▶ **PROVIDED ENTRIES**:

§

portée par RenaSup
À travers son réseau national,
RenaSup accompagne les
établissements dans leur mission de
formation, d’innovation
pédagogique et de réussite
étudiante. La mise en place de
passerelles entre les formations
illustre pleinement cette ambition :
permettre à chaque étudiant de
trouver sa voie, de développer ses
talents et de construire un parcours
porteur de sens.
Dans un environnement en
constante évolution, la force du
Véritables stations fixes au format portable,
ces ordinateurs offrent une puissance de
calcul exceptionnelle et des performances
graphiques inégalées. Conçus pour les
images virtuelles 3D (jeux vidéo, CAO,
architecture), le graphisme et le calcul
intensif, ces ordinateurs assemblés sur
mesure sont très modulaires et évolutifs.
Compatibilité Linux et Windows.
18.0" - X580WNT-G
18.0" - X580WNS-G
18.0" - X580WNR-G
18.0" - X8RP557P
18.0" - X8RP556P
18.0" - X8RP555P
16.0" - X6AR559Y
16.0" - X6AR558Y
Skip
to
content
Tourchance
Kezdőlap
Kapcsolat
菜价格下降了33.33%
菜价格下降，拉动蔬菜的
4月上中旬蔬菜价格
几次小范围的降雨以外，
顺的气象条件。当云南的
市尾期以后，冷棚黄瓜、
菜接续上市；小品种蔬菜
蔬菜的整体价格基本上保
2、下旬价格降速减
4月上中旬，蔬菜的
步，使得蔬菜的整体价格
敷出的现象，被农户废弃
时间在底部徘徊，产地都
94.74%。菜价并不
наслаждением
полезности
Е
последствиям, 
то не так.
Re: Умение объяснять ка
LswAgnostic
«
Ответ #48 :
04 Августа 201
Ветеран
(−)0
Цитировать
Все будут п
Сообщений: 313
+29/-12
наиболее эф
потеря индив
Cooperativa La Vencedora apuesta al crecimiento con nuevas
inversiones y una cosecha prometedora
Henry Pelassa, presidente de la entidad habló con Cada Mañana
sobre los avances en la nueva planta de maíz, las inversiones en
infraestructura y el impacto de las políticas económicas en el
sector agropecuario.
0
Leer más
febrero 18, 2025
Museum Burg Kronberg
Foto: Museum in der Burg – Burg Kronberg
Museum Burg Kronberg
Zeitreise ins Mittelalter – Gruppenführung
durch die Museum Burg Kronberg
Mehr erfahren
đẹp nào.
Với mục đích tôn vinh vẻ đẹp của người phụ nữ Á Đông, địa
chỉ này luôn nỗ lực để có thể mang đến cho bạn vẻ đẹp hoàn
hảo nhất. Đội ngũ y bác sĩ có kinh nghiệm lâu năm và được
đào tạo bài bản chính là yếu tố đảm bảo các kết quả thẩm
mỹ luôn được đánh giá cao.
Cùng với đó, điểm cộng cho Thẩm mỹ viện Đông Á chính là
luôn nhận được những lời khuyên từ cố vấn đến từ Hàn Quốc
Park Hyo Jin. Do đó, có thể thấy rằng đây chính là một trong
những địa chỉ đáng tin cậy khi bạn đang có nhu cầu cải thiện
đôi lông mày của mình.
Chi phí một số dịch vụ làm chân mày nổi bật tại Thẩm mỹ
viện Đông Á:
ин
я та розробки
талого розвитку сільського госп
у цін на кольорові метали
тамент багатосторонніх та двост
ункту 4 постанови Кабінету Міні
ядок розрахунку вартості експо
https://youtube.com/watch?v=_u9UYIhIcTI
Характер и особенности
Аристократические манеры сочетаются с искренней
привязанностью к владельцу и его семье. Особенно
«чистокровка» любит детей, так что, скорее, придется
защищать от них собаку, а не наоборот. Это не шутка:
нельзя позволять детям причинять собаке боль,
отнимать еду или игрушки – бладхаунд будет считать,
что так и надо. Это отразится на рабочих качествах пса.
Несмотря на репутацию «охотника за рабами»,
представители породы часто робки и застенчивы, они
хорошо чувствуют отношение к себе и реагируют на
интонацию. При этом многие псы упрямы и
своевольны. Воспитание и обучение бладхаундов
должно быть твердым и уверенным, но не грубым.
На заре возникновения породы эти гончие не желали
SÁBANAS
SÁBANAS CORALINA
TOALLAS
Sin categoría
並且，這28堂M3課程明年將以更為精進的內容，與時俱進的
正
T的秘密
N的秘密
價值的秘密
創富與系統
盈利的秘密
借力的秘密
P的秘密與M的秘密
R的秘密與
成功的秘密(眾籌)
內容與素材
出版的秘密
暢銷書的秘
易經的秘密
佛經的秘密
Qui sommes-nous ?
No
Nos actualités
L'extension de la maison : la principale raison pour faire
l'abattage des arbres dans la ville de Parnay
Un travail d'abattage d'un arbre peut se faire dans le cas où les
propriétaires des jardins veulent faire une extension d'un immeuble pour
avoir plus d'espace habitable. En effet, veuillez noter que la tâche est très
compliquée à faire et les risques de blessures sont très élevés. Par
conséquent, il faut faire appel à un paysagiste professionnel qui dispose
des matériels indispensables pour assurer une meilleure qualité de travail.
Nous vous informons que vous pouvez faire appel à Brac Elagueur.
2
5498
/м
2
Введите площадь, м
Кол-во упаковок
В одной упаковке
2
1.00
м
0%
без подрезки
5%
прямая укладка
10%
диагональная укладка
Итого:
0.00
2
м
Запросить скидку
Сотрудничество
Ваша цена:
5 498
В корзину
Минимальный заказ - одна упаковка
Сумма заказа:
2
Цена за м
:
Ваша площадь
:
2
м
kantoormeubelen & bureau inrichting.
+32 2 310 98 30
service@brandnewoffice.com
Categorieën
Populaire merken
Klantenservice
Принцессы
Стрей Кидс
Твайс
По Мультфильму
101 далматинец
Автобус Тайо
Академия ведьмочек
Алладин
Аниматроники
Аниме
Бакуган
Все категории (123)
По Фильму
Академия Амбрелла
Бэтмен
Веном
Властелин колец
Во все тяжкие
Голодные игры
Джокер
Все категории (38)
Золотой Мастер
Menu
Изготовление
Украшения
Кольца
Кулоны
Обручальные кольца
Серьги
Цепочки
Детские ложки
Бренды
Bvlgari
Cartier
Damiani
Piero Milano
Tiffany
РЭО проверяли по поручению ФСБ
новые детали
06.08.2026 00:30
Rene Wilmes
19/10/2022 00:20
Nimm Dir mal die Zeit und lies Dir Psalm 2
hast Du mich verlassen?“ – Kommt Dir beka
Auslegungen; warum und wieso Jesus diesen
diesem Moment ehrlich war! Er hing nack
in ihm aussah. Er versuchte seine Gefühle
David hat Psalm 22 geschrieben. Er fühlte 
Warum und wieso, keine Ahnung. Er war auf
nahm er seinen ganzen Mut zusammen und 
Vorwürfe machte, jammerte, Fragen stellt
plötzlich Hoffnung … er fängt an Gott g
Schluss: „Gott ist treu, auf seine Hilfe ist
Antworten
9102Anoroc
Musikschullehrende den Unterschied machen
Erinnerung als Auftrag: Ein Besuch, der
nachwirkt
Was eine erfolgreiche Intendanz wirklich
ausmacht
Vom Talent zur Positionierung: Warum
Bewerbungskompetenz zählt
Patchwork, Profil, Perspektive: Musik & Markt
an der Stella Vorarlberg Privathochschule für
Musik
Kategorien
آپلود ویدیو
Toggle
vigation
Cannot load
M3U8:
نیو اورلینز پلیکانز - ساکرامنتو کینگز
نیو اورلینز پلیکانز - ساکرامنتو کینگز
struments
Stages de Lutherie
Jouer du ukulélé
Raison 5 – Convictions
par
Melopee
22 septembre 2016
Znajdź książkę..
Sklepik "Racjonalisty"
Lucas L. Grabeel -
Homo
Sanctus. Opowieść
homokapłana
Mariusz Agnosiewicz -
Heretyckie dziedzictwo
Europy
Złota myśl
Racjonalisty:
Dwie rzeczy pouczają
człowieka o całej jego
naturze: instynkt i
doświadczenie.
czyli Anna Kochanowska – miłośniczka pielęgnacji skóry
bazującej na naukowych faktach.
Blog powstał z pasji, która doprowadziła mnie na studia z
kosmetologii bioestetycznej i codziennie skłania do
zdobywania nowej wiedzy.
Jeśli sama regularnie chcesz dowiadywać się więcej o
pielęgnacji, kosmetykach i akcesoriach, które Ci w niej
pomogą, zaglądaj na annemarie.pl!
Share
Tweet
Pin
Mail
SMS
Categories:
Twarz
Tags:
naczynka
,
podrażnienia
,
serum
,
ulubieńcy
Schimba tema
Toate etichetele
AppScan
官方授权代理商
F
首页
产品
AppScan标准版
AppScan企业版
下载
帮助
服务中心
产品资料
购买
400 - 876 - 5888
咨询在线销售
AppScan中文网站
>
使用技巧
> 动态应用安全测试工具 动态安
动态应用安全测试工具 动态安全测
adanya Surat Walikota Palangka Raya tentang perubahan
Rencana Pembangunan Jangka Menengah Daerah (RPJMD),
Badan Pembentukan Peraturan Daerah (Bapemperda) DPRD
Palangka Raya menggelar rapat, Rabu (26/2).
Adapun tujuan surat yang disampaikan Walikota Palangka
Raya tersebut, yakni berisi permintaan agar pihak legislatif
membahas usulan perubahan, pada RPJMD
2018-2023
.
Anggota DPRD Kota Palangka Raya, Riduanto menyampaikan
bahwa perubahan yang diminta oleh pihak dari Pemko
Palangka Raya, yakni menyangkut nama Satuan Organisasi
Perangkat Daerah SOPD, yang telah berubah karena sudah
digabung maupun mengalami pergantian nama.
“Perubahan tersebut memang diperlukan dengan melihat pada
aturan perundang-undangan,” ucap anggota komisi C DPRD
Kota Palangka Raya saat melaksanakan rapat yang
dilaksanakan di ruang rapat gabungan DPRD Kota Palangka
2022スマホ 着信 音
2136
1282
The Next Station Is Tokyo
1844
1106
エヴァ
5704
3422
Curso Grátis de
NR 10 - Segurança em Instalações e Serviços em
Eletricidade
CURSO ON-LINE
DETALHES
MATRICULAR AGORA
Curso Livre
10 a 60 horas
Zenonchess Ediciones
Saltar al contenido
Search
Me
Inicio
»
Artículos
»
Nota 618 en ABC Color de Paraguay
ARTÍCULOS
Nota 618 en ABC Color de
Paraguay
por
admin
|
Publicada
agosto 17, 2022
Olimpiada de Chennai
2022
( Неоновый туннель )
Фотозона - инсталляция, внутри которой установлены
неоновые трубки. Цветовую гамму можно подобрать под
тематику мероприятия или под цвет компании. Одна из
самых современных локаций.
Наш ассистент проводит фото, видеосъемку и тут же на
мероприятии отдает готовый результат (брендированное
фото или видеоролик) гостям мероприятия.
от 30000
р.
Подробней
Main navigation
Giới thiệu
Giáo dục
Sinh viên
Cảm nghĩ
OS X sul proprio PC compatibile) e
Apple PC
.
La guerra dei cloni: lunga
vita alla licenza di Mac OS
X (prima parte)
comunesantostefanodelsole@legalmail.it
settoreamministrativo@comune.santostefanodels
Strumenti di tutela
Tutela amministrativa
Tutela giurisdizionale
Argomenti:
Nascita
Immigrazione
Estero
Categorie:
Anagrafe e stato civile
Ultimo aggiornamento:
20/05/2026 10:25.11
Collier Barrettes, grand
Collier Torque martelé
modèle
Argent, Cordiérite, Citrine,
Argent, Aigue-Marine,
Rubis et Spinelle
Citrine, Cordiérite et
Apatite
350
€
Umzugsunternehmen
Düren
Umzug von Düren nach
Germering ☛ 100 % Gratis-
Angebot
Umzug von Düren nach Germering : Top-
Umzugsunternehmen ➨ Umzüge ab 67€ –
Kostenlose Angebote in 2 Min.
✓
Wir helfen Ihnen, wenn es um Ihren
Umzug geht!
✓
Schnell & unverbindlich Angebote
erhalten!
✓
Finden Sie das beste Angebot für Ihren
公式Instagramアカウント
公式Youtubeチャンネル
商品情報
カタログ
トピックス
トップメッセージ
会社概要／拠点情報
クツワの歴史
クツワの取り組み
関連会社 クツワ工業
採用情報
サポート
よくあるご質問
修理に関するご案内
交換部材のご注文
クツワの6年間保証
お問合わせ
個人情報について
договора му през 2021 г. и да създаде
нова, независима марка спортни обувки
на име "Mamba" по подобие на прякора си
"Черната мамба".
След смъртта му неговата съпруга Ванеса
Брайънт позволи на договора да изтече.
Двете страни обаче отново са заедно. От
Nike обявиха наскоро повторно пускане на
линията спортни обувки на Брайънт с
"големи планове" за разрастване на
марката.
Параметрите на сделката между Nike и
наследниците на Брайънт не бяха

§

▶ **WORK INSTRUCTION**: Give back the opening line of the records above and every line after it, up to and including the one with "Dans un environnement en", unchanged.

▶ **SOLVED EXERCISE**:
portée par RenaSup
À travers son réseau national,
RenaSup accompagne les
établissements dans leur mission de
formation, d’innovation
pédagogique et de réussite
étudiante. La mise en place de
passerelles entre les formations
illustre pleinement cette ambition :
permettre à chaque étudiant de
trouver sa voie, de développer ses
talents et de construire un parcours
porteur de sens.
Dans un environnement en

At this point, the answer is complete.